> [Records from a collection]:
= Beginning of Section =

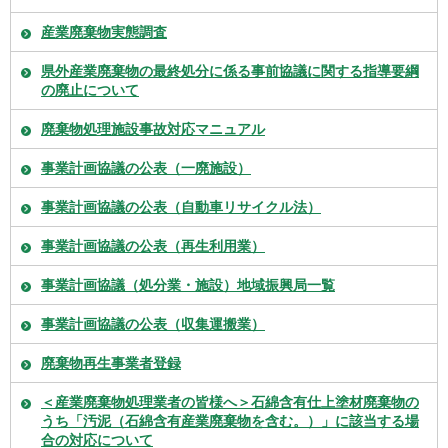
産業廃棄物実態調査
県外産業廃棄物の最終処分に係る事前協議に関する指導要綱
の廃止について
廃棄物処理施設事故対応マニュアル
事業計画協議の公表（一廃施設）
事業計画協議の公表（自動車リサイクル法）
事業計画協議の公表（再生利用業）
事業計画協議（処分業・施設）地域振興局一覧
事業計画協議の公表（収集運搬業）
廃棄物再生事業者登録
＜産業廃棄物処理業者の皆様へ＞石綿含有仕上塗材廃棄物の
うち「汚泥（石綿含有産業廃棄物を含む。）」に該当する場
合の対応について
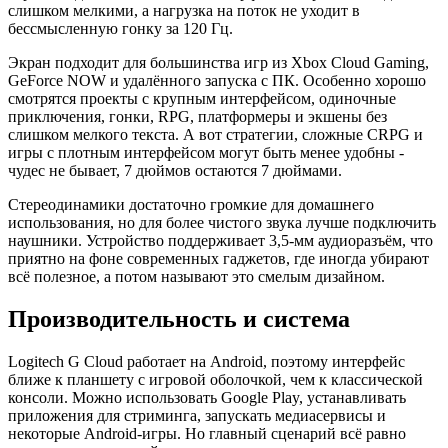
слишком мелкими, а нагрузка на поток не уходит в
бессмысленную гонку за 120 Гц.
Экран подходит для большинства игр из Xbox Cloud Gaming,
GeForce NOW и удалённого запуска с ПК. Особенно хорошо
смотрятся проекты с крупным интерфейсом, одиночные
приключения, гонки, RPG, платформеры и экшены без
слишком мелкого текста. А вот стратегии, сложные CRPG и
игры с плотным интерфейсом могут быть менее удобны -
чудес не бывает, 7 дюймов остаются 7 дюймами.
Стереодинамики достаточно громкие для домашнего
использования, но для более чистого звука лучше подключить
наушники. Устройство поддерживает 3,5-мм аудиоразъём, что
приятно на фоне современных гаджетов, где иногда убирают
всё полезное, а потом называют это смелым дизайном.
Производительность и система
Logitech G Cloud работает на Android, поэтому интерфейс
ближе к планшету с игровой оболочкой, чем к классической
консоли. Можно использовать Google Play, устанавливать
приложения для стриминга, запускать медиасервисы и
некоторые Android-игры. Но главный сценарий всё равно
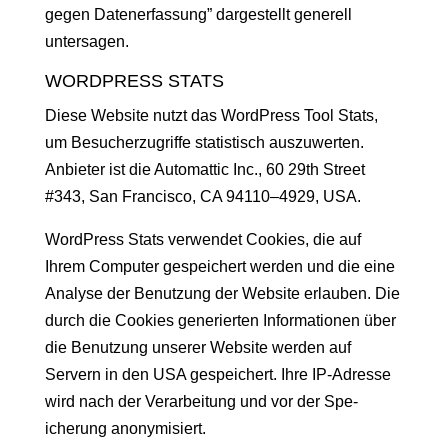
gegen Daten­er­fas­sung” dargestellt generell
untersagen.
WORDPRESS STATS
Diese Web­site nutzt das Word­Press Tool Stats,
um Besucherzu­griffe sta­tis­tisch auszuw­erten.
Anbi­eter ist die Automat­tic Inc.,
60 29th Street
#343, San Fran­cis­co, CA 94110–4929
, USA.
Word­Press Stats ver­wen­det Cook­ies, die auf
Ihrem Com­put­er gespe­ichert wer­den und die eine
Analyse der Benutzung der Web­site erlauben. Die
durch die Cook­ies gener­ierten Infor­ma­tio­nen über
die Benutzung unser­er Web­site wer­den auf
Servern in den USA gespe­ichert. Ihre IP-Adresse
wird nach der Ver­ar­beitung und vor der Spe­
icherung anonymisiert.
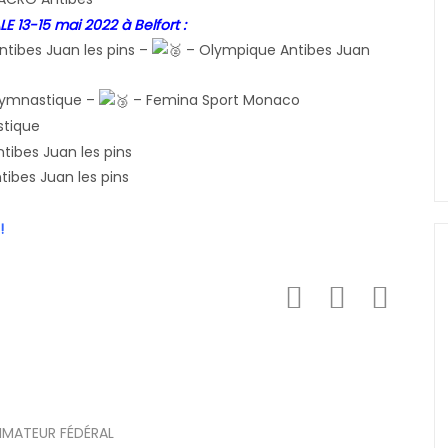
3-15 mai 2022 à Belfort :
tibes Juan les pins –
– Olympique Antibes Juan
gymnastique –
– Femina Sport Monaco
tique
ibes Juan les pins
ibes Juan les pins
!
IMATEUR FÉDÉRAL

= End of Section =

> [Work instructions]:
Word for word, give again the lines from the first entry to the line with "консоли. Можно использовать", inclusive. Exclude the pictures.

> [The answer]:
産業廃棄物実態調査
県外産業廃棄物の最終処分に係る事前協議に関する指導要綱
の廃止について
廃棄物処理施設事故対応マニュアル
事業計画協議の公表（一廃施設）
事業計画協議の公表（自動車リサイクル法）
事業計画協議の公表（再生利用業）
事業計画協議（処分業・施設）地域振興局一覧
事業計画協議の公表（収集運搬業）
廃棄物再生事業者登録
＜産業廃棄物処理業者の皆様へ＞石綿含有仕上塗材廃棄物の
うち「汚泥（石綿含有産業廃棄物を含む。）」に該当する場
合の対応について
слишком мелкими, а нагрузка на поток не уходит в
бессмысленную гонку за 120 Гц.
Экран подходит для большинства игр из Xbox Cloud Gaming,
GeForce NOW и удалённого запуска с ПК. Особенно хорошо
смотрятся проекты с крупным интерфейсом, одиночные
приключения, гонки, RPG, платформеры и экшены без
слишком мелкого текста. А вот стратегии, сложные CRPG и
игры с плотным интерфейсом могут быть менее удобны -
чудес не бывает, 7 дюймов остаются 7 дюймами.
Стереодинамики достаточно громкие для домашнего
использования, но для более чистого звука лучше подключить
наушники. Устройство поддерживает 3,5-мм аудиоразъём, что
приятно на фоне современных гаджетов, где иногда убирают
всё полезное, а потом называют это смелым дизайном.
Производительность и система
Logitech G Cloud работает на Android, поэтому интерфейс
ближе к планшету с игровой оболочкой, чем к классической
консоли. Можно использовать Google Play, устанавливать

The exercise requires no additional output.